FEP-5feb: Search indexing consent for actors

Hello!

This is a discussion thread for the proposed FEP-5feb: Search indexing consent for actors.
Please use this thread to discuss the proposed FEP and any potential problems
or improvements that can be addressed.

Summary

This FEP introduces an actor-level attribute that can be used to explicitly express an actor’s consent (or lack thereof) to their public objects being indexed for search purposes.

Akin to robots.txt and noindex meta tags, this attribute is advisory and relies on the indexers respecting the directive, as public objects can not technically be prevented from being indexed.

2 Likes

What is the scope of the directive? Does it include the actor’s local instance in addition to remote instances?

The FEP seems to conflate “indexing” (an object retrieval optimization technique) with “availability for search” (search authorization). The text implies that objects may be available for search by the author but “MUST NOT be made available for search to other users”. To be available for search, even only for the author, the objects would typically have been indexed. I’m wondering if indexing and search authorization should be considered separately. Of course, the name of the property implies the object will not be indexed, which would usually mean it’s not available for search by anyone, including the author.

Does preventing indexing also mean the actor’s profile cannot be searched? If so, does that mean the Mastodon account search will not resolve that actor’s account identifier and that any potential followers will need to know the address already (and that similar behavior is expected from other servers)?

There are references to robots.txt and noindex, but this is a simpler mechanism. Was there any discussion about a rule-based approach (like search opt-in/opt-out for specific instances, for example)?

2 Likes

A missing indexable attribute SHOULD be handled as indexable: false.

Whats the reason for this? In case of Lemmy the assumption is definitely that all content is public and searchable. In fact there is already a search engine for Lemmy, and people are working on better SEO so Lemmy shows up on Google etc.

2 Likes

I would say yes, this should include the local instance as well, although to be honest this FEP is written with Mastodon in mind, where only S2S is provided, so the actor is only represented for other servers.

I agree the name of the attribute is not ideal. The intent is really to provide consent for the purpose of generalized search.

There was not. There was a discussion of a per-object flag, but that was ruled out as unpractical if a user were to change their mind.

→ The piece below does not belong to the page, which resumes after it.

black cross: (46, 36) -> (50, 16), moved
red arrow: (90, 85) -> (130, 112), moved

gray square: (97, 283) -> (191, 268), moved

The reason, is, again, rooted in Mastodon’s history: from the moment search features were introduced back in 2017, they were purposefully limited to not have generalized search. This means that (many) Mastodon users have that expectation, and treating it otherwise would suddenly make their existing posts searchable by default without their explicit consent. We understand that different projects have different expectations, and that is why this is a SHOULD and not a MUST.

2 Likes

There are numerous social norms, social contracts, legislation and regulation that reflect a growing desire for social media users to be able to expect a certain level of privacy, even for content posted in “public”. In ActivityPub settings, there are various schools of policy and thought that show end users wish to describe the intent for their content, with a reasonable expectation that they are sharing content with defined groups or servers or followers etc., without additionally allowing third parties or unintended databases or footprints of their content to be created and used for purposes outside their stated intent.

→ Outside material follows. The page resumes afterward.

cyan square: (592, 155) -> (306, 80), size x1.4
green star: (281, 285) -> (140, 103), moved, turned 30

Service platforms are adopting strategies to allow individual users to signal their intent, and good faith services can choose to respect these signals. Just because something /can/ be scraped and searched, doesn’t mean it /should/ be scraped and searched. Some problems are technical, some problems are social. This one is a heady mix of both.

Some reading:

4 Likes

Handling updates to the indexable attribute
Whenever an actor is updated and its attribute is set to indexable: true, its objects SHOULD be made available for search as described in the previous section.
Whenever an actor is updated and its attribute is set to indexable: false, its objects MUST be removed from search as described in the previous section.

This section should contain some disclaimers that indexing is expensive, so one needs to take a lot of care when implementing to not offer a DOS vector.

Personally, I also feel that “indexing is expensive” will lead to people use this property as “searchable”. Indexing everything, and then not showing results, is probably cheaper as far as computational costs go.

2 Likes

IMO there needs to be a distinction between “user and their content can be found using search on other servers, as long as relevant objects are already cached locally” vs “profile and content can be indexed by search engines”. “Their public objects being indexed for search purposes” is too vague and can mean both.

2 Likes

I really don’t like that this is a property on one object that’s supposed to influence the handling of other objects. It would make sense on the content objects themselves, or even on activities that convey the object. But having to look up a property on the actor that an object is attributed to in order to know how to process the object adds a lot of complexity and extra round trips to either the origin server, the local cache, or both.

3 Likes

:100:

I would also include that I consider “searchable” the natural step above Public in Mastodon’s visibility settings, i.e.

Searchable > Public > Unlisted > Followers only > Mentioned people only

We discussed doing it per-object, but this makes changing your mind impractical: you’d need to update every single object to make them searchable or non-searchable, while with the current proposal you need to only transmit one message.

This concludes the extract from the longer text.